Exercise:
What is needed is an exact reproduction of the listing, without its pictures.

Data:
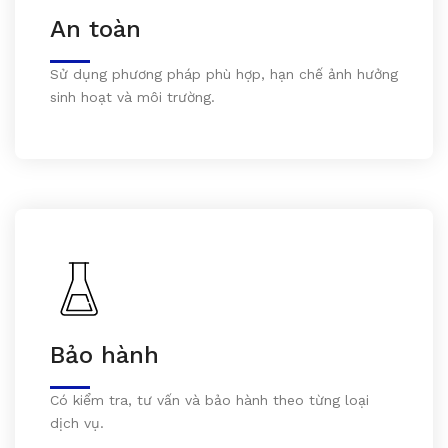
An toàn
Sử dụng phương pháp phù hợp, hạn chế ảnh hưởng
sinh hoạt và môi trường.
Bảo hành
Có kiểm tra, tư vấn và bảo hành theo từng loại
dịch vụ.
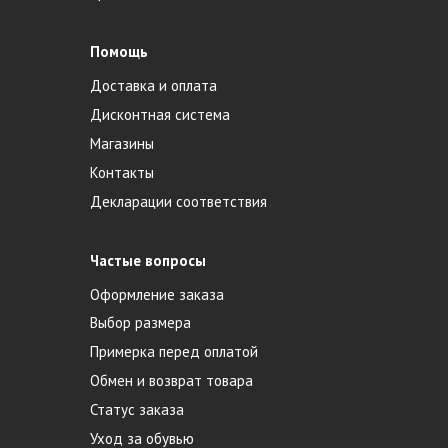
Помощь
Доставка и оплата
Дисконтная система
Магазины
Контакты
Декларации соответствия
Частые вопросы
Оформление заказа
Выбор размера
Примерка перед оплатой
Обмен и возврат товара
Статус заказа
Уход за обувью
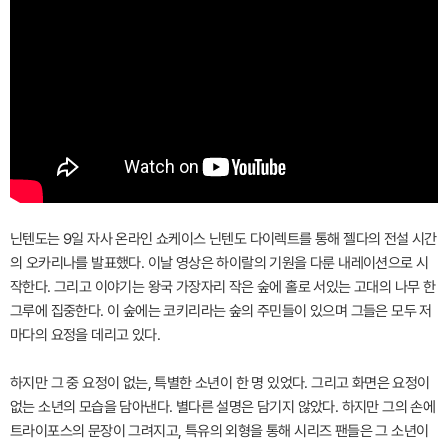
닌텐도는 9일 자사 온라인 쇼케이스 닌텐도 다이렉트를 통해 젤다의 전설 시간
의 오카리나를 발표했다. 이날 영상은 하이랄의 기원을 다룬 내레이션으로 시
작한다. 그리고 이야기는 왕국 가장자리 작은 숲에 홀로 서있는 고대의 나무 한
그루에 집중한다. 이 숲에는 코키리라는 숲의 주민들이 있으며 그들은 모두 저
마다의 요정을 데리고 있다.
하지만 그 중 요정이 없는, 특별한 소년이 한 명 있었다. 그리고 화면은 요정이
없는 소년의 모습을 담아낸다. 별다른 설명은 담기지 않았다. 하지만 그의 손에
트라이포스의 문장이 그려지고, 특유의 외형을 통해 시리즈 팬들은 그 소년이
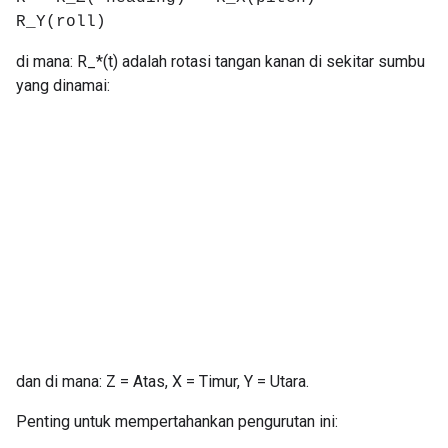
R_Y(roll)
di mana: R_*(t) adalah rotasi tangan kanan di sekitar sumbu
yang dinamai:
dan di mana: Z = Atas, X = Timur, Y = Utara.
Penting untuk mempertahankan pengurutan ini:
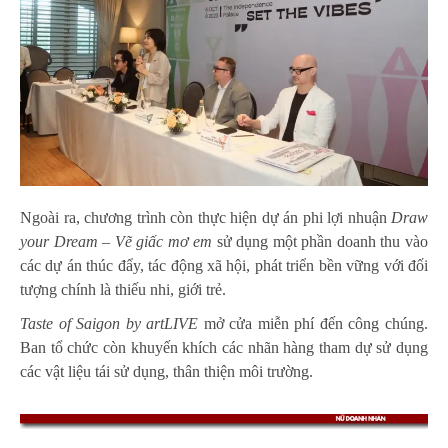
Ngoài ra, chương trình còn thực hiện dự án phi lợi nhuận
Draw
your Dream – Vẽ giấc mơ em
sử dụng một phần doanh thu vào
các dự án thúc đẩy, tác động xã hội, phát triển bền vững với đối
tượng chính là thiếu nhi, giới trẻ.
Taste of Saigon by artLIVE
mở cửa miễn phí đến công chúng.
Ban tổ chức còn khuyến khích các nhãn hàng tham dự sử dụng
các vật liệu tái sử dụng, thân thiện môi trường.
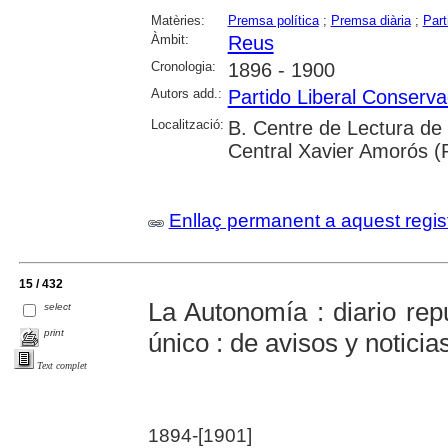
Matèries:
Premsa política
;
Premsa diària
;
Part
Àmbit:
Reus
Cronologia:
1896 - 1900
Autors add.:
Partido Liberal Conserv
Localització:
B. Centre de Lectura de 
Central Xavier Amorós (
Enllaç permanent a aquest regis
15 / 432
La Autonomía : diario rep
select
print
único : de avisos y noticia
Text complet
1894-[1901]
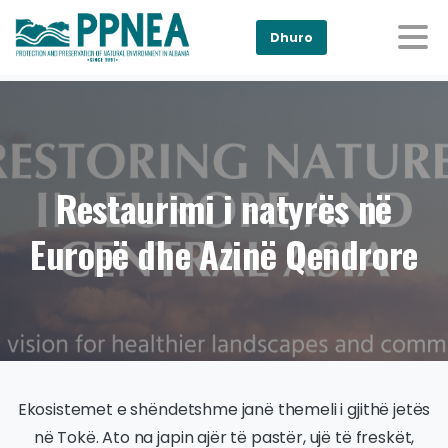
Dhuro
Restaurimi i natyrës në
Europë dhe Azinë Qendrore
Ekosistemet e shëndetshme janë themeli i gjithë jetës
në Tokë. Ato na japin ajër të pastër, ujë të freskët,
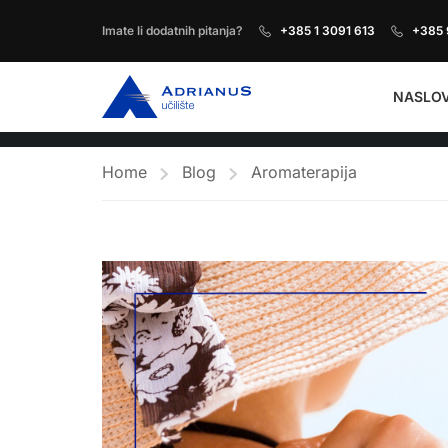
Imate li dodatnih pitanja?
+385 1 3091 613
+385 
NASLO
Home
Blog
Aromaterapija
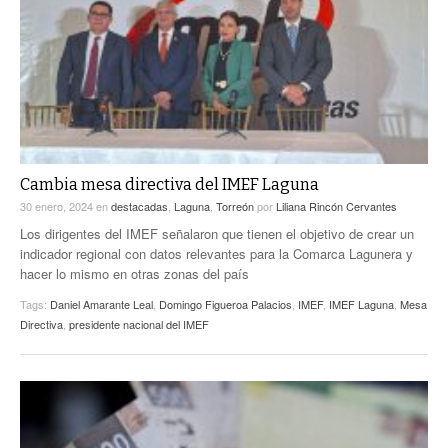
Cambia mesa directiva del IMEF Laguna
30 enero, 2024
en
destacadas
,
Laguna
,
Torreón
por
Liliana Rincón Cervantes
Los dirigentes del IMEF señalaron que tienen el objetivo de crear un
indicador regional con datos relevantes para la Comarca Lagunera y
hacer lo mismo en otras zonas del país
Tags:
Daniel Amarante Leal
,
Domingo Figueroa Palacios
,
IMEF
,
IMEF Laguna
,
Mesa
Directiva
,
presidente nacional del IMEF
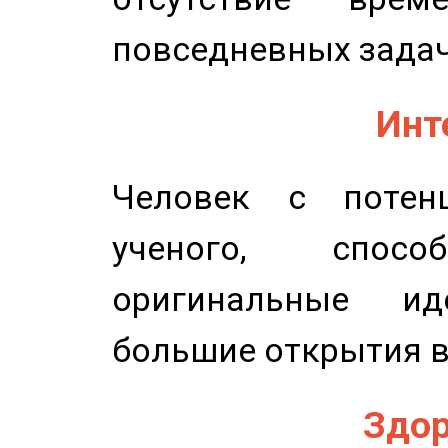
повседневных задач
Инт
Человек с потенц
ученого, спосо
оригинальные и
большие открытия в
Здор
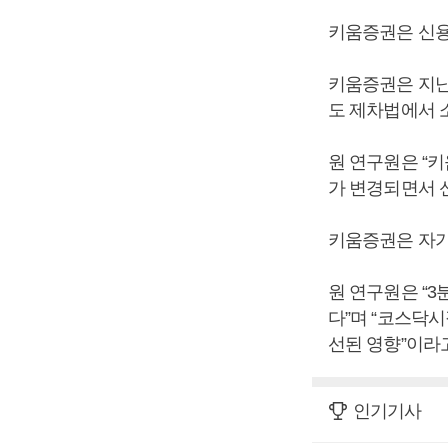
키움증권은 신용
키움증권은 지난
도 제차법에서 
원 연구원은 “
가 변경되면서 
키움증권은 자기
원 연구원은 “
다”며 “코스닥시
선된 영향”이라
인기기사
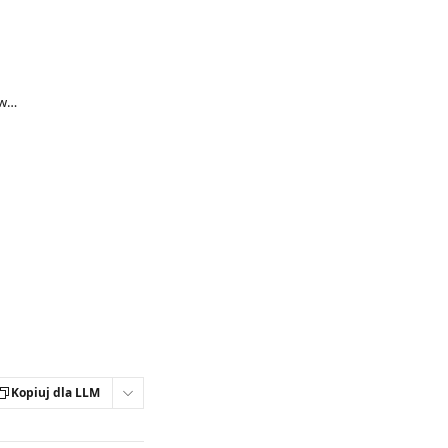
Serie i Aktywność Modlitewna - Często Zadawane Pytania
Kopiuj dla LLM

Answer for the task:
An toàn
Sử dụng phương pháp phù hợp, hạn chế ảnh hưởng
sinh hoạt và môi trường.
Bảo hành
Có kiểm tra, tư vấn và bảo hành theo từng loại
dịch vụ.
Помощь
Доставка и оплата
Дисконтная система
Магазины
Контакты
Декларации соответствия
Частые вопросы
Оформление заказа
Выбор размера
Примерка перед оплатой
Обмен и возврат товара
Статус заказа
Уход за обувью
닌텐도는 9일 자사 온라인 쇼케이스 닌텐도 다이렉트를 통해 젤다의 전설 시간
의 오카리나를 발표했다. 이날 영상은 하이랄의 기원을 다룬 내레이션으로 시
작한다. 그리고 이야기는 왕국 가장자리 작은 숲에 홀로 서있는 고대의 나무 한
그루에 집중한다. 이 숲에는 코키리라는 숲의 주민들이 있으며 그들은 모두 저
마다의 요정을 데리고 있다.
하지만 그 중 요정이 없는, 특별한 소년이 한 명 있었다. 그리고 화면은 요정이
없는 소년의 모습을 담아낸다. 별다른 설명은 담기지 않았다. 하지만 그의 손에
트라이포스의 문장이 그려지고, 특유의 외형을 통해 시리즈 팬들은 그 소년이
R_Y(roll)
di mana: R_*(t) adalah rotasi tangan kanan di sekitar sumbu
yang dinamai:
dan di mana: Z = Atas, X = Timur, Y = Utara.
Penting untuk mempertahankan pengurutan ini:
Ngoài ra, chương trình còn thực hiện dự án phi lợi nhuận
Draw
your Dream – Vẽ giấc mơ em
sử dụng một phần doanh thu vào
các dự án thúc đẩy, tác động xã hội, phát triển bền vững với đối
tượng chính là thiếu nhi, giới trẻ.
Taste of Saigon by artLIVE
mở cửa miễn phí đến công chúng.
Ban tổ chức còn khuyến khích các nhãn hàng tham dự sử dụng
các vật liệu tái sử dụng, thân thiện môi trường.
Matèries:
Premsa política
;
Premsa diària
;
Part
Àmbit:
Reus
Cronologia:
1896 - 1900
Autors add.:
Partido Liberal Conserv
Localització:
B. Centre de Lectura de 
Central Xavier Amorós (
Enllaç permanent a aquest regis
15 / 432
La Autonomía : diario rep
select
print
único : de avisos y noticia
Text complet
1894-[1901]
Dhuro
Restaurimi i natyrës në
Europë dhe Azinë Qendrore
Ekosistemet e shëndetshme janë themeli i gjithë jetës
në Tokë. Ato na japin ajër të pastër, ujë të freskët,
Imate li dodatnih pitanja?
+385 1 3091 613
+385 
NASLO
Home
Blog
Aromaterapija
Cambia mesa directiva del IMEF Laguna
30 enero, 2024
en
destacadas
,
Laguna
,
Torreón
por
Liliana Rincón Cervantes
Los dirigentes del IMEF señalaron que tienen el objetivo de crear un
indicador regional con datos relevantes para la Comarca Lagunera y
hacer lo mismo en otras zonas del país
Tags:
Daniel Amarante Leal
,
Domingo Figueroa Palacios
,
IMEF
,
IMEF Laguna
,
Mesa
Directiva
,
presidente nacional del IMEF
повседневных задач
Инт
Человек с потенц
ученого, спосо
оригинальные и
большие открытия в
Здор
키움증권은 신용
키움증권은 지난
도 제차법에서 
원 연구원은 “
가 변경되면서 
키움증권은 자기
원 연구원은 “
다”며 “코스닥시
선된 영향”이라
인기기사
Serie i Aktywność Modlitewna - Często Zadawane Pytania
Kopiuj dla LLM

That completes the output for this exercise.